How to exchange your dollars for the currency of the seller without breaking the bank
Given the prominence of European-bred horses in dressage competitions, it is quite common these days to purchase a horse from abroad, with not only Germany but the Netherlands proving to be fertile breeding grounds.
When purchasing a horse overseas, your first major consideration will be how to get the money to the seller. This may sound simple enough, but changing currency can get tricky and expensive.
Most people are familiar with wire transfers offered by banks. In today’s era of specialization, traditional banks’ old world model doesn’t always lend itself to the best customer experience or savings.

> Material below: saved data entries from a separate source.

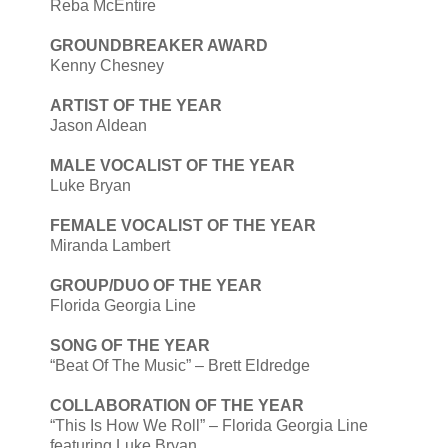
Reba McEntire
GROUNDBREAKER AWARD
Kenny Chesney
ARTIST OF THE YEAR
Jason Aldean
MALE VOCALIST OF THE YEAR
Luke Bryan
FEMALE VOCALIST OF THE YEAR
Miranda Lambert
GROUP/DUO OF THE YEAR
Florida Georgia Line
SONG OF THE YEAR
“Beat Of The Music” – Brett Eldredge
COLLABORATION OF THE YEAR
“This Is How We Roll” – Florida Georgia Line
featuring Luke Bryan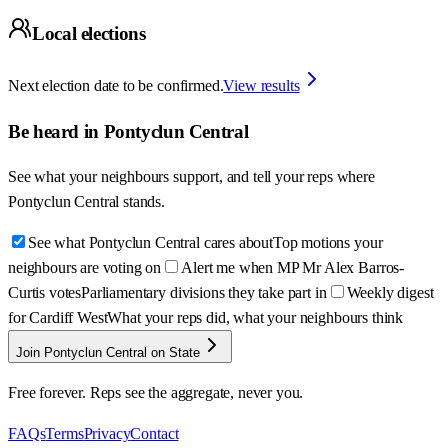
Local elections
Next election date to be confirmed.
View results
Be heard in
Pontyclun Central
See what your neighbours support, and tell your reps where
Pontyclun Central
stands.
See what Pontyclun Central cares about
Top motions your
neighbours are voting on
Alert me when MP Mr Alex Barros-
Curtis votes
Parliamentary divisions they take part in
Weekly digest
for Cardiff West
What your reps did, what your neighbours think
Join Pontyclun Central on State
Free forever. Reps see the aggregate, never you.
FAQs
Terms
Privacy
Contact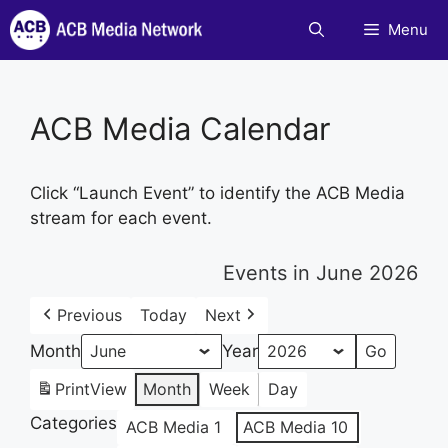
Skip
Menu
to
content
ACB Media Calendar
Click “Launch Event” to identify the ACB Media
stream for each event.
Events in June 2026
Previous
Today
Next
Month
Year
Print
View
Month
Week
Day
Categories
ACB Media 1
ACB Media 10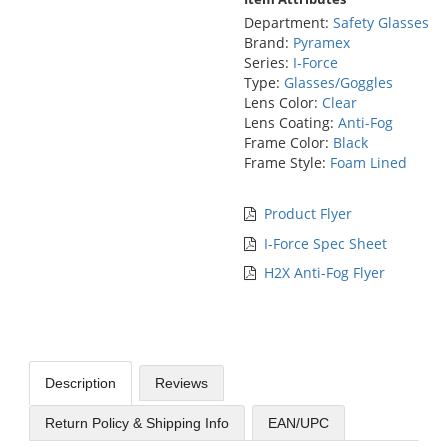
Department:
Safety Glasses
Brand:
Pyramex
Series:
I-Force
Type:
Glasses/Goggles
Lens Color:
Clear
Lens Coating:
Anti-Fog
Frame Color:
Black
Frame Style:
Foam Lined
Product Flyer
I-Force Spec Sheet
H2X Anti-Fog Flyer
Description
Reviews
Return Policy & Shipping Info
EAN/UPC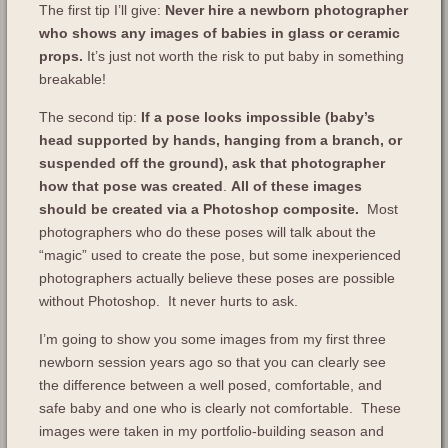
The first tip I’ll give:
Never hire a newborn photographer
who shows any images of babies in glass or ceramic
props.
It’s just not worth the risk to put baby in something
breakable!
The second tip:
If a pose looks impossible (baby’s
head supported by hands, hanging from a branch, or
suspended off the ground), ask that photographer
how that pose was created
.
All of these images
should be created via a Photoshop composite.
Most
photographers who do these poses will talk about the
“magic” used to create the pose, but some inexperienced
photographers actually believe these poses are possible
without Photoshop. It never hurts to ask.
I’m going to show you some images from my first three
newborn session years ago so that you can clearly see
the difference between a well posed, comfortable, and
safe baby and one who is clearly not comfortable. These
images were taken in my portfolio-building season and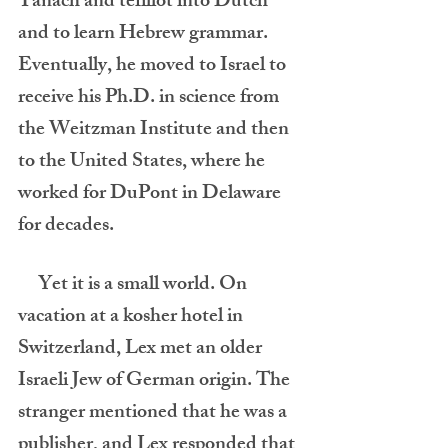
Tanach and tefillot into Dutch 
and to learn Hebrew grammar. 
Eventually, he moved to Israel to 
receive his Ph.D. in science from 
the Weitzman Institute and then 
to the United States, where he 
worked for DuPont in Delaware 
for decades.         
     Yet it is a small world. On 
vacation at a kosher hotel in 
Switzerland, Lex met an older 
Israeli Jew of German origin. The 
stranger mentioned that he was a 
publisher, and Lex responded that 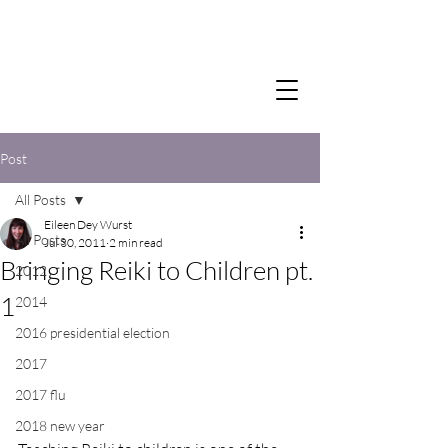
Post
All Posts
Eileen Dey Wurst
All Posts
Jul 30, 2011
2 min read
Bringing Reiki to Children pt.
2012
1
2014
2016 presidential election
2017
2017 flu
2018 new year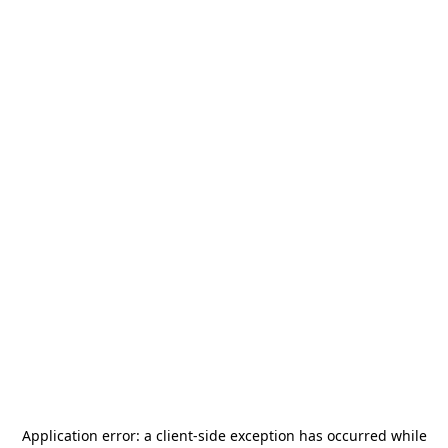
Application error: a
client
-side exception has occurred while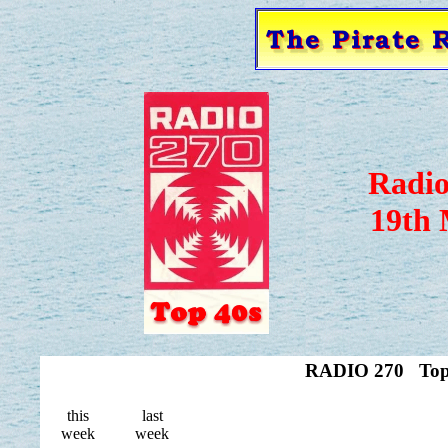
Radio
19th 
RADIO 270 Top 
this
last
week
week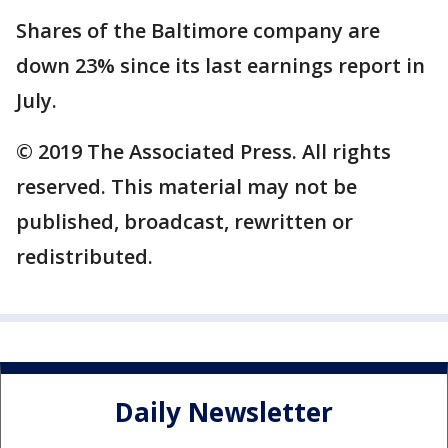
Shares of the Baltimore company are
down 23% since its last earnings report in
July.
© 2019 The Associated Press. All rights
reserved. This material may not be
published, broadcast, rewritten or
redistributed.
Daily Newsletter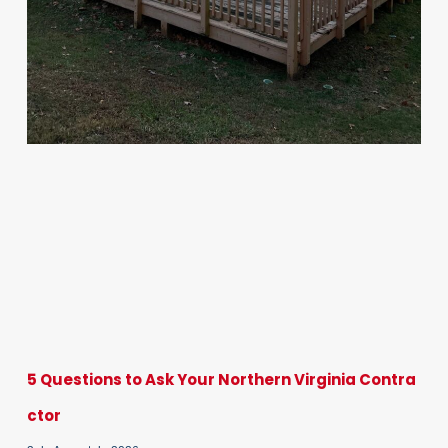
5 Questions to Ask Your Northern Virginia Contra
ctor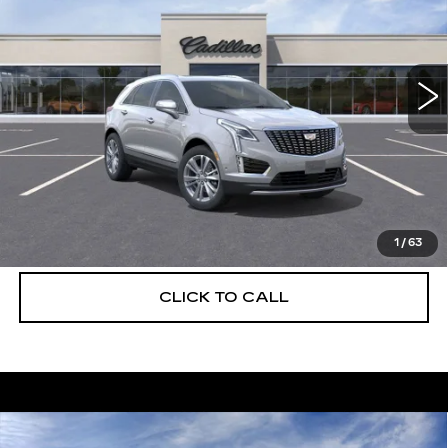
Special Offer
Price Drop
VIN:
1GYKNCRS8TZ108151
Stock:
C26305
Model:
6NH26
2138 mi
Ext.
More
UNLOCK INSTANT PRICE
VIEW & BUY
1
/
63
CLICK TO CALL
Compare Vehicle
NEW
2026
CADILLAC XT5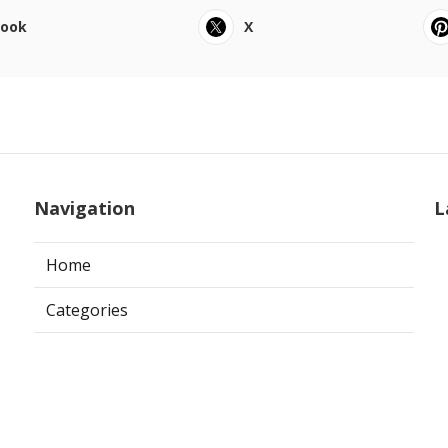
book
X
Navigation
L
Home
Categories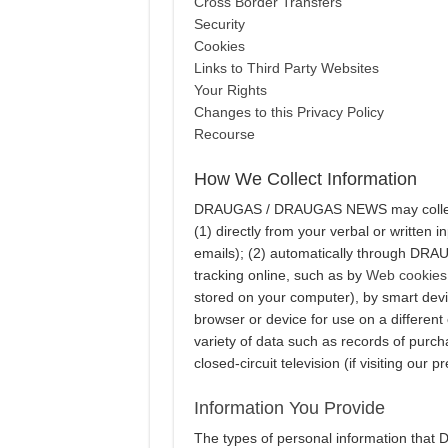
Cross Border Transfers
Security
Cookies
Links to Third Party Websites
Your Rights
Changes to this Privacy Policy
Recourse
How We Collect Information
DRAUGAS / DRAUGAS NEWS may collect p
(1) directly from your verbal or written 
emails); (2) automatically through DR
tracking online, such as by
Web cookies
stored on your computer), by smart devi
browser or device for use on a different
variety of data such as records of purcha
closed-circuit television (if visiting our p
Information You Provide
The types of personal information tha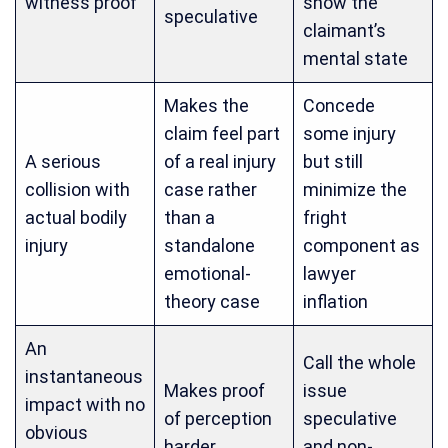
witness proof
show the
speculative
claimant’s
mental state
Makes the
Concede
claim feel part
some injury
A serious
of a real injury
but still
collision with
case rather
minimize the
actual bodily
than a
fright
injury
standalone
component as
emotional-
lawyer
theory case
inflation
An
Call the whole
instantaneous
Makes proof
issue
impact with no
of perception
speculative
obvious
harder
and non-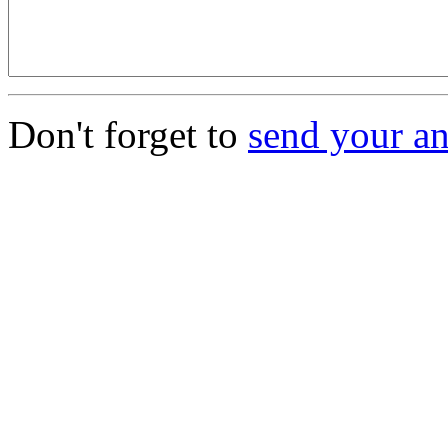
Don't forget to
send your a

In a scenario where a horse was purchased in Europe, the seller will probably require that payment be made in euros. But the dollar-to-euro exchange rate quoted you from a query on your favorite search engine is not the rate you would get from a bank.
To boost their profitability, many banks add anywhere from 3 to 10 percent onto the current exchange rate and charge additional wire fees ranging from $15 to $100 or more depending on the institution. Bottom line: Simply transferring the funds through a bank could add thousands to the cost of your horse.
Fortunately, though, there are alternative wire-transfer options, such as through independent, specialized foreign exchange providers, that can save you a significant amount of time and money. These brokers are not affiliated with a bank but specialize in wire transfers to countries across the globe. Since foreign exchange is all these providers do day in and day out, they are experts and they work to find their customers the best exchange rates possible. Depending on the purchase price, customers can save thousands, even tens of thousands, based solely on having a foreign exchange professional actively negotiate the most advantageous exchange rate on your behalf.
There are many qualified companies to choose from, but make sure to do your homework in advance to ensure you are getting a trustworthy, quality service provider and the best deal. Here are a few tips to help you identify the foreign exchange service provider who’s right for you:
-Compliance: Check that a provider is regulated by the proper state or federal regulatory bodies. At a federal level it’s important that they are registered with Financial Crimes Enforcement Network (“FinCEN”), a bureau of the United States Department of Treasury, as a Money Services Business MSB, as well as, State Banking Department(s) as a Money Transmitter.
-Company History: Make sure your broker is backed by a reliable institution. Look into the history of the company and find out as much as you can about them.
-Referrals/Testimonials: Most companies worth their salt will have existing clients that can vouch for their service. Check online chat rooms as well, keeping in mind that some of these attract only dissatisfied clientele.
-Pricing/Fees: Prices and fees vary widely, and many companies have fees or wire charges added on to the transaction. Ask about these directly. It is your money, and you should get good, clear answers about the final cost and exactly what it is you’re paying for.
-Transferring Funds: How do you give the company your U.S. dollars? Most reputable foreign exchange firms will be able to set up a pre-authorized debit agreement to withdraw funds from your bank account for no charge and only when you book transactions. It will cost you extra to have the funds wired to the provider, which makes account-to-account transfers your best option.
-Transaction Types: Can your provider offer both forward booking (explained below) as well as spot transactions (which happen immediately)? What are the costs involved, if any?
-Service: Any company you choose should have qualified professionals that can keep you up to date on published pricing data, political factors or historical pricing trends that could impact the rate.
-Accessibility: Does your provider operate 24/7? They should, because currencies trade every minute of the day and exchange rates can fluctuate widely from day to day. Does your provider have phone and web access? Sometimes you may prefer to speak to a foreign exchange professional regardless of the time of day. Other times, you may just want to access a website and conduct the transaction yourself.
Once you’ve chosen a qualified provider, two factors will determine how you should proceed with buying the euro. The first factor is pricing. Did you purchase the horse for a specific euro exchange rate at the time of negotiation?
The second is time frame. When do you need to send the euro to the seller and take care of shipping costs? If you have several weeks or months before you must transfer the funds, discuss with the broker the advantages of “forward booking,” or locking in an exchange rate for a purchase you may not make for several days or week. This works much like a buy-now-pay-later arrangement. Once you’re ready to make your purchase, if the dollar has weakened you will see a cost-saving benefit from locking in the exchange back when the dollar was stronger. The foreign exchange professional will be able to walk you through the pros and cons of each scenario.
So, before you embark on your European spending spree, check the numbers carefully. You’d be surprised at how much an independent foreign exchange specialist firm can save you in time and money.